Borregaard is a company with rich traditions. The first industrial plants were started in the 1600s while modern industrial activities began with the Kellner Partington Paper Pulp Company Ltd in 1889.
The name Borregaard was connected to Borgargjerdi, the royal seat during the reign of Olav the Holy (1016). In 1312 the estate was handed over from the king and became a country estate, and its name was gradually changed to Borregaard. The country estate shifted hands several times until 1889, when the English company The Kellner Partington Paper Pulp Co. Ltd. became the owners. In 1918 Borregaard was taken over by Norwegian owners.

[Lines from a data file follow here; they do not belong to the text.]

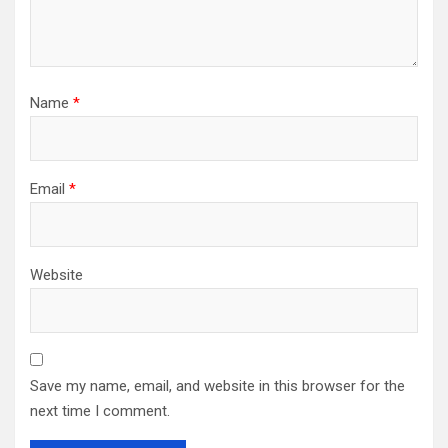
Name
*
Email
*
Website
Save my name, email, and website in this browser for the
next time I comment.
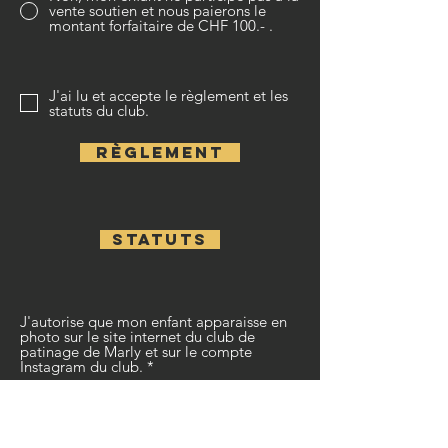
vente soutien et nous paierons le
montant forfaitaire de CHF 100.- .
J'ai lu et accepte le règlement et les
statuts du club.
Règlement
Statuts
J'autorise que mon enfant apparaisse en
photo sur le site internet du club de
patinage de Marly et sur le compte
Instagram du club.
*
Oui
Non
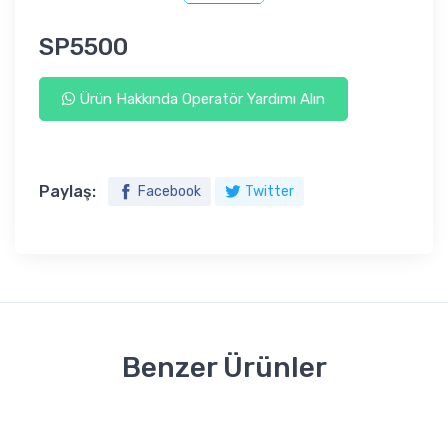
SP5500
Ürün Hakkında Operatör Yardımı Alın
Paylaş:
Facebook
Twitter
Benzer Ürünler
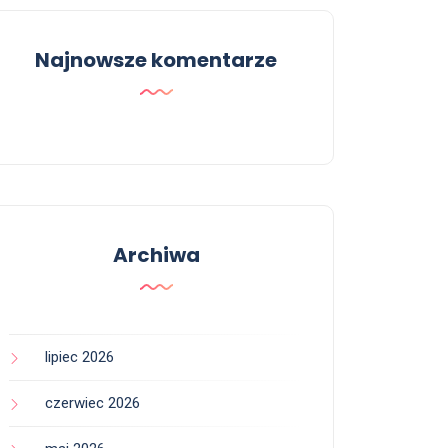
Najnowsze komentarze
Archiwa
lipiec 2026
czerwiec 2026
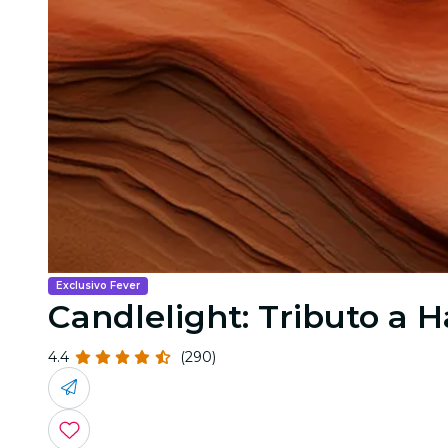
Exclusivo Fever
Candlelight: Tributo a
4.4
(290)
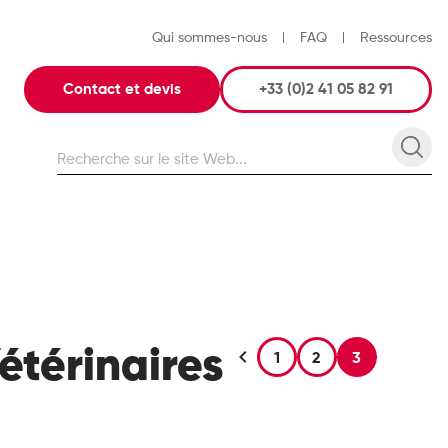
Qui sommes-nous
FAQ
Ressources
Contact et devis
+33 (0)2 41 05 82 91
Recherche
Rec
sur
le
site
Web
étérinaires
1
2
3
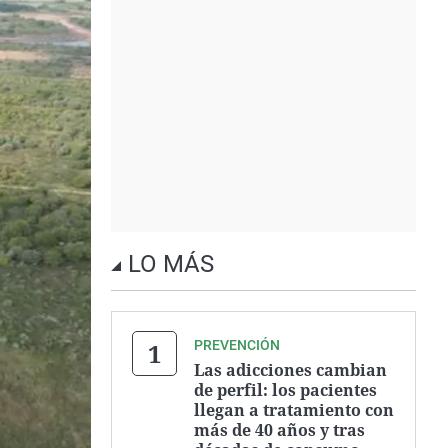
LO MÁS
PREVENCIÓN
Las adicciones cambian
de perfil: los pacientes
llegan a tratamiento con
más de 40 años y tras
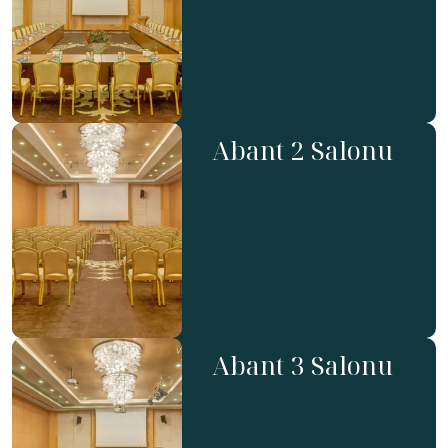
Abant 2 Salonu
Abant 3 Salonu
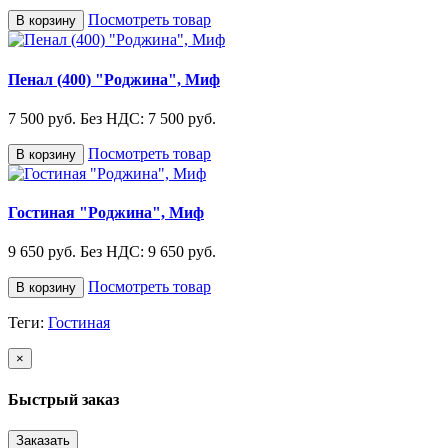
Посмотреть товар
В корзину
Пенал (400) "Роджина", Миф
7 500 руб.
Без НДС: 7 500 руб.
Посмотреть товар
В корзину
Гостиная "Роджина", Миф
9 650 руб.
Без НДС: 9 650 руб.
Посмотреть товар
В корзину
Теги:
Гостиная
×
Быстрый заказ
Заказать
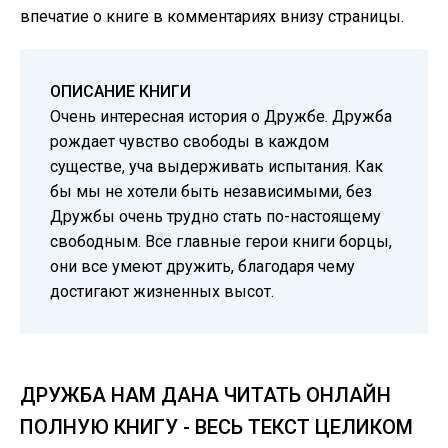
впечатие о книге в комментариях внизу страницы.
ОПИСАНИЕ КНИГИ
Очень интересная история о Дружбе. Дружба
рождает чувство свободы в каждом
существе, уча выдерживать испытания. Как
бы мы не хотели быть независимыми, без
Дружбы очень трудно стать по-настоящему
свободным. Все главные герои книги борцы,
они все умеют дружить, благодаря чему
достигают жизненных высот.
ДРУЖБА НАМ ДАНА ЧИТАТЬ ОНЛАЙН
ПОЛНУЮ КНИГУ - ВЕСЬ ТЕКСТ ЦЕЛИКОМ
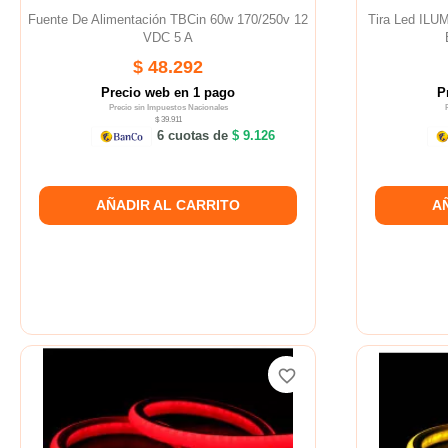
Fuente De Alimentación TBCin 60w 170/250v 12
Tira Led IL
VDC 5 A
$ 48.292
Precio web en 1 pago
P
Precio sin Impuestos Nacionales
$ 39.911
6 cuotas de
$ 9.126
AÑADIR AL CARRITO
A
favorite_border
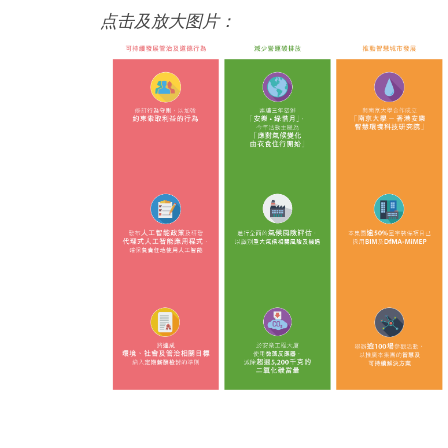
点击及放大图片：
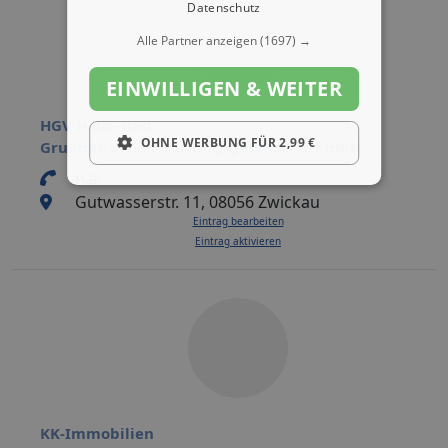
Datenschutz
Alle Partner anzeigen
(1697) →
EINWILLIGEN & WEITER
HGV Haus- und
OHNE WERBUNG FÜR 2,99 €
Grundbesitzverwaltungsgesellschaft mbH
n.a.
Gutwasserstr. 11, 08056 Zwickau
Eintrag bearbeiten
Eintrag aktivieren
KK-Immobilien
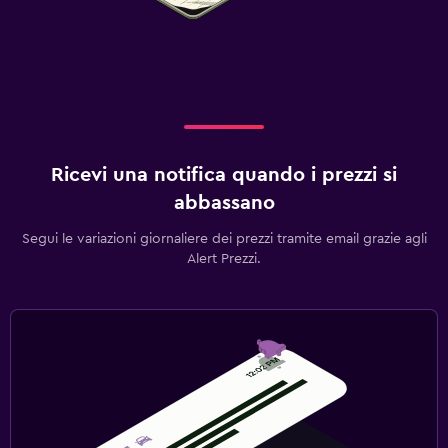
Barra appendiabiti
Guardaroba o armadio
Media e intrattenimento
TV a schermo piatto
TV via cavo o satellitare
Ricevi una notifica quando i prezzi si
Sala/zona TV condivisa
abbassano
TV
Segui le variazioni giornaliere dei prezzi tramite email grazie agli
Alert Prezzi.
Lavanderia
Lavanderia
Servizio stiro
Servizio lavanderia
Ferro e asse da stiro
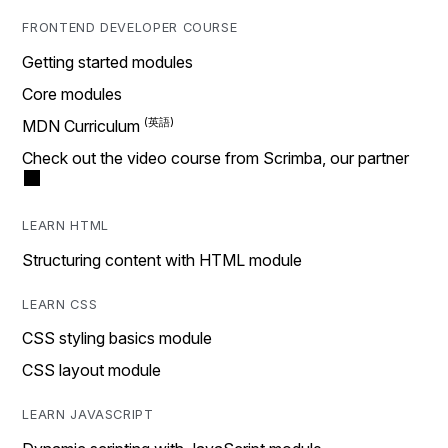
FRONTEND DEVELOPER COURSE
Getting started modules
Core modules
MDN Curriculum
Check out the video course from Scrimba, our partner
LEARN HTML
Structuring content with HTML module
LEARN CSS
CSS styling basics module
CSS layout module
LEARN JAVASCRIPT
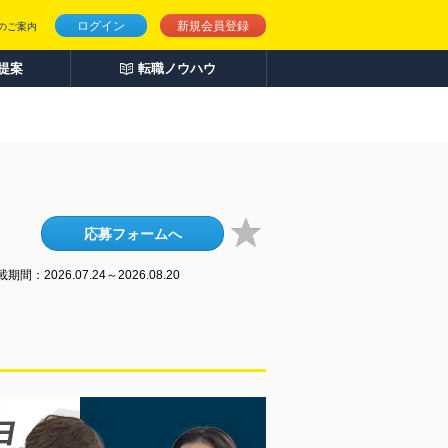
ログイン
新規会員登録
のご案内
人提案
転職ノウハウ
応募フォームへ
期間：2026.07.24～2026.08.20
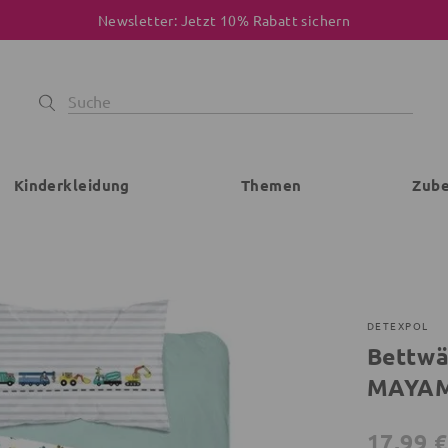
Newsletter: Jetzt 10% Rabatt sichern
Kinderkleidung
Themen
Zub
DETEXPOL
Bettwä
MAYA
17,99 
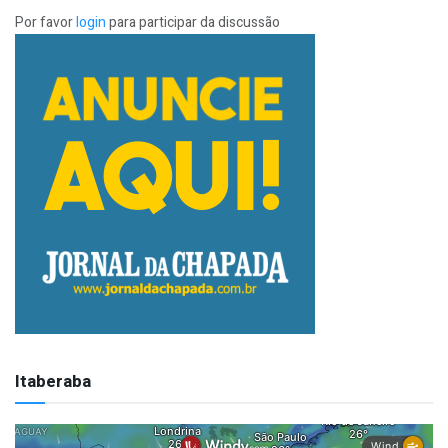
Por favor
login
para participar da discussão
Itaberaba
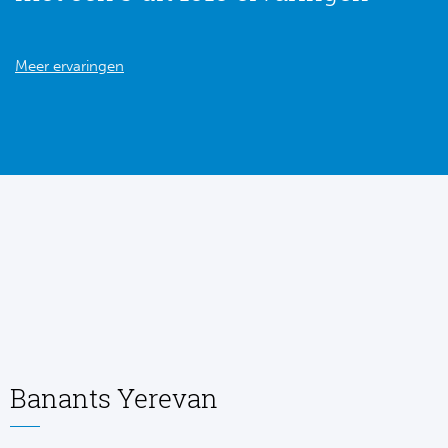
Meer ervaringen
Banants Yerevan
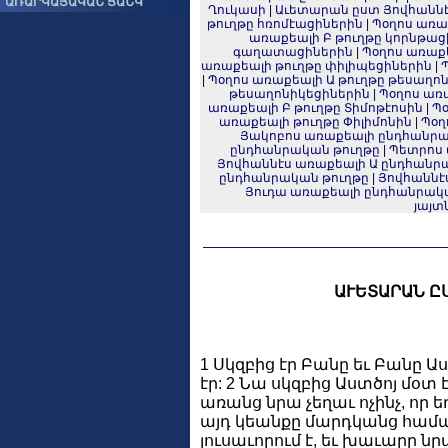
ԱՌԱՐԿԱՅԱԿԱՆ ՑԱՆԿ
Ղուկասի
|
Աւետարան ըստ Յովհանն
թուղթը հռոմէացիներին
|
Պօղոս առա
առաքեալի Բ թուղթը կորնթաց
գաղատացիներին
|
Պօղոս առաք
առաքեալի թուղթը փիլիպեցիներին
|
|
Պօղոս առաքեալի Ա թուղթը թեսաղո
թեսաղոնիկեցիներին
|
Պօղոս առա
առաքեալի Բ թուղթը Տիմոթէոսին
|
Պօ
առաքեալի թուղթը Փիլիմոնին
|
Պօղ
Յակոբոս առաքեալի ընդհանրա
ընդհանրական թուղթը
|
Պետրոս 
Յովհաննէս առաքեալի Ա ընդհանր
ընդհանրական թուղթը
|
Յովհաննէ
Յուդա առաքեալի ընդհանրակ
յայտ
ԱՒԵՏԱՐԱՆ Ը
1 Սկզբից էր Բանը եւ Բանը Ա
էր: 2 Նա սկզբից Աստծոյ մօտ է
առանց նրա չեղաւ ոչինչ, որ եղ
այդ կեանքը մարդկանց համար լ
լուսաւորում է, եւ խաւարը նր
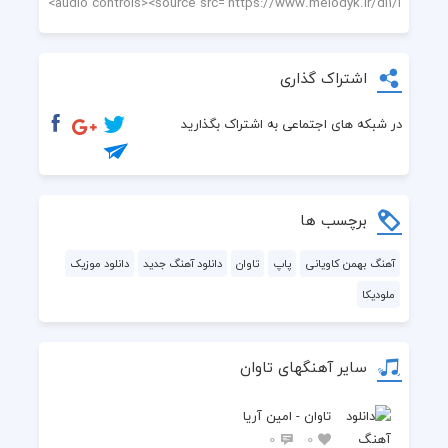
  عشق شو تنها بزاره
  بی وفا تو فکرتم من
اشتراک گذاری
  تا هوا یکم میگیره
در شبکه های اجتماعی به اشتراک بگذارید
  پس ببین چی میشه وقتی
  یه نمه بارون میگیره
برچسب ها
  ساخت بتونم از دل تو
آهنگ بهمن کاویانی
پاپ
تاوان
دانلود آهنگ جدید
دانلود موزیک
ملودیکا
  این روزا سر در بیارم
  یا بمون واسه همیشه
سایر آهنگهای تاوان
  یا بگو دوست ندارم
تاوان - امین آریا
  اینجوری رفتن از دلت
0
0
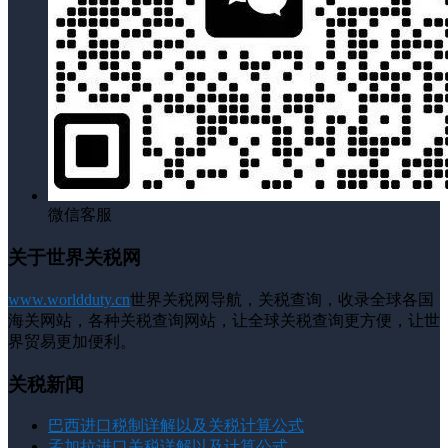
微信客服
关于世界关税网
www.worldduty.cn
世界关税网导航，关税查询，收录全球各国
海关网站，各种关税查询网站，让全球关税查询更方便，让世
界贸易更加便利。
关税新闻
巴西进口税制详解以及关税计算公式
孟加拉进口关税详解以及计算公式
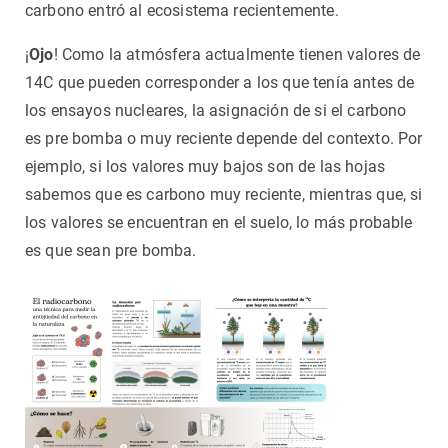
carbono entró al ecosistema recientemente.
¡
Ojo
! Como la atmósfera actualmente tienen valores de
14C que pueden corresponder a los que tenía antes de
los ensayos nucleares, la asignación de si el carbono
es pre bomba o muy reciente depende del contexto. Por
ejemplo, si los valores muy bajos son de las hojas
sabemos que es carbono muy reciente, mientras que, si
los valores se encuentran en el suelo, lo más probable
es que sean pre bomba.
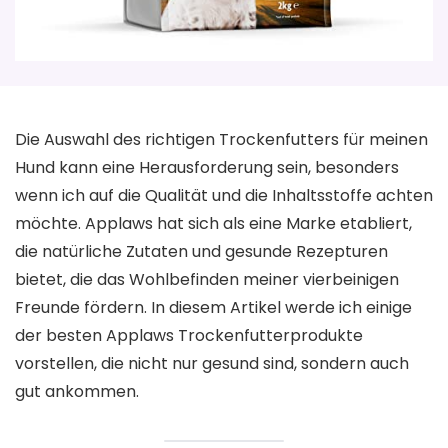
Die Auswahl des richtigen Trockenfutters für meinen
Hund kann eine Herausforderung sein, besonders
wenn ich auf die Qualität und die Inhaltsstoffe achten
möchte. Applaws hat sich als eine Marke etabliert,
die natürliche Zutaten und gesunde Rezepturen
bietet, die das Wohlbefinden meiner vierbeinigen
Freunde fördern. In diesem Artikel werde ich einige
der besten Applaws Trockenfutterprodukte
vorstellen, die nicht nur gesund sind, sondern auch
gut ankommen.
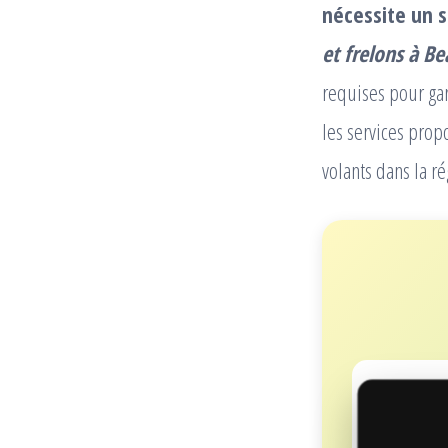
nécessite un s
et frelons à B
requises pour gar
les services prop
volants dans la ré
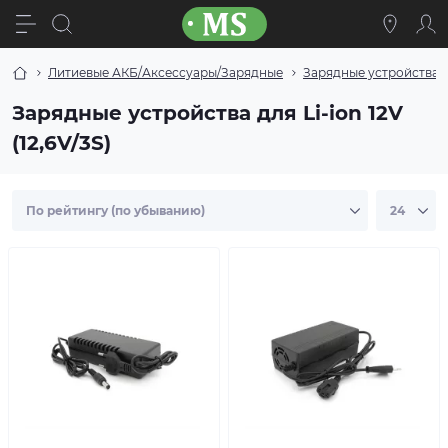
Литиевые АКБ/Аксессуары/Зарядные
Зарядные устройства для
Зарядные устройства для Li-ion 12V
(12,6V/3S)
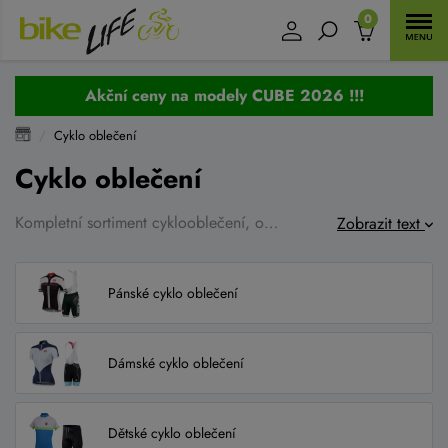
0
Akční ceny na modely CUBE 2026 !!!
Cyklo oblečení
Cyklo oblečení
Kompletní sortiment cyklooblečení, oblečení pro volný čas a doplňky na běžky. Vybírat můžete v jednotlivých kategoriích cyklo dresy, bundy větrovky na kolo, cyklistické kalhoty, doplňky jako čepice, čepice pod přilby, šátky, cyklistické rukavice, návleky na nohy, ruce a kolena, tak i na tretry. Dále zde nakoupíte kvalitní funkční prádlo, dětské dresy a kalhoty a plno dalšího, vše za velmi příznivé ceny.
Zobrazit text
Pánské cyklo oblečení
Dámské cyklo oblečení
Dětské cyklo oblečení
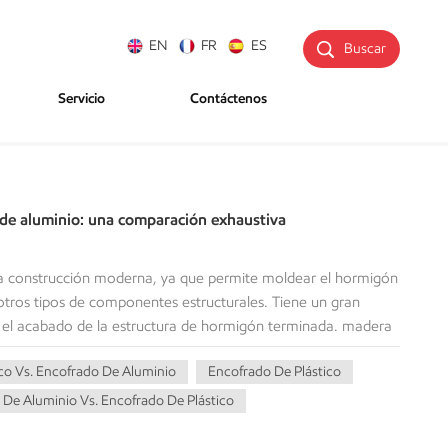
EN
FR
ES
Buscar
Servicio
Contáctenos
 de aluminio: una comparación exhaustiva
 la construcción moderna, ya que permite moldear el hormigón
otros tipos de componentes estructurales. Tiene un gran
a y el acabado de la estructura de hormigón terminada. madera
 los materiales tradicionales de referencia, ahora hay muchos
co Vs. Encofrado De Aluminio
Encofrado De Plástico
riales como el plástico o el aluminio, que se están volviendo
o debido a su eficiencia y versatilidad. En este blog,
De Aluminio Vs. Encofrado De Plástico
e plástico en comparación con el de aluminio.
o en función de su costo, durabilidad, peso, impacto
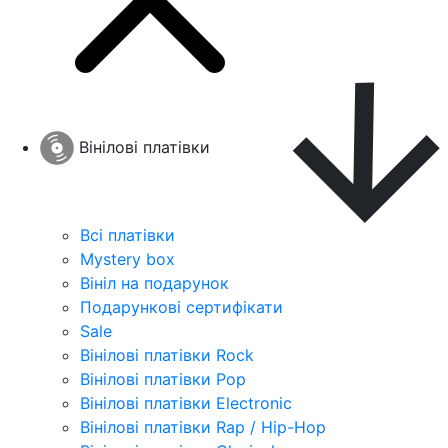
Вінілові платівки
Всі платівки
Mystery box
Вініл на подарунок
Подарункові сертифікати
Sale
Вінілові платівки Rock
Вінілові платівки Pop
Вінілові платівки Electronic
Вінілові платівки Rap / Hip-Hop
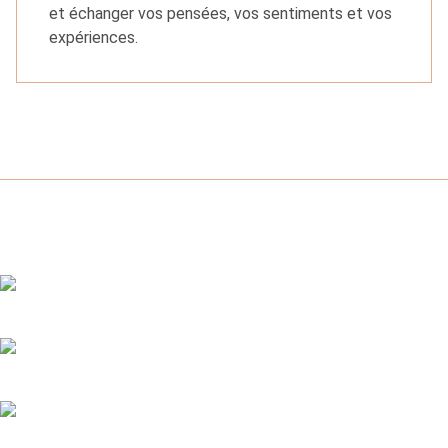
et échanger vos pensées, vos sentiments et vos
expériences.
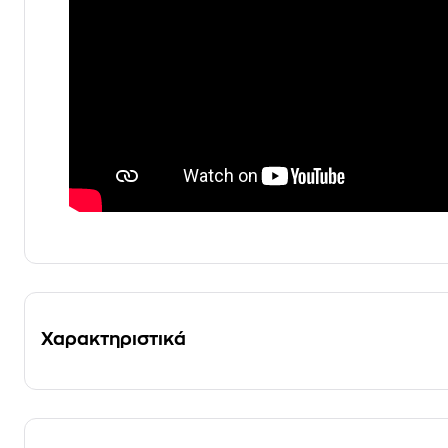
Χαρακτηριστικά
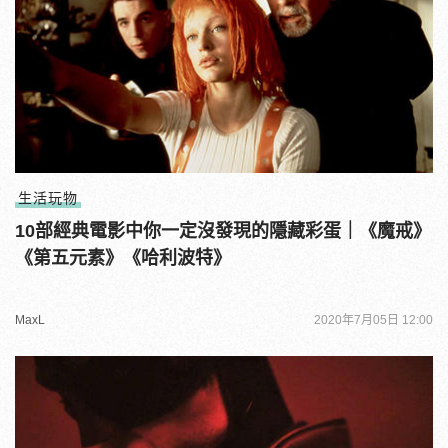
生活玩物
10部經典電影中你一定沒發現的隱藏彩蛋｜《魔戒》
《第五元素》《哈利波特》
MaxL
2020年7月05日 12:00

The company built a cellulose factory near Sarpsfossen waterfall. This ushered in the era of modern industry with what would later become one of the largest industrial plants in Norway.
In 1918 a holding company was established with the purpose of transferring the English company, The Kellner Partington Paper Pulp Co., into Norwegian hands. The holding company took the name Borregaard from the historical site in Sarpsborg. From 1918 the Borregaard name was used in industrial activities.
Until the Second World War, Borregaard's main products were cellulose and paper. Since then production has been expanded to include a wide range of chemical products, and Borregaard has engaged in several important activities in other areas.
In 1986 the two companies Orkla Industries and Borregaard merged into one company, Orkla Borregaard. When Orkla Borregaard then merged with Nora Industries in 1992, the new company took the name Orkla, while the chemicals business area kept the Borregaard name. Sarpsborg remained the headquarters of Borregaard.
On the 18th of October 2012 Borregaard was separated from Orkla and listed on the Oslo Stock Exchange.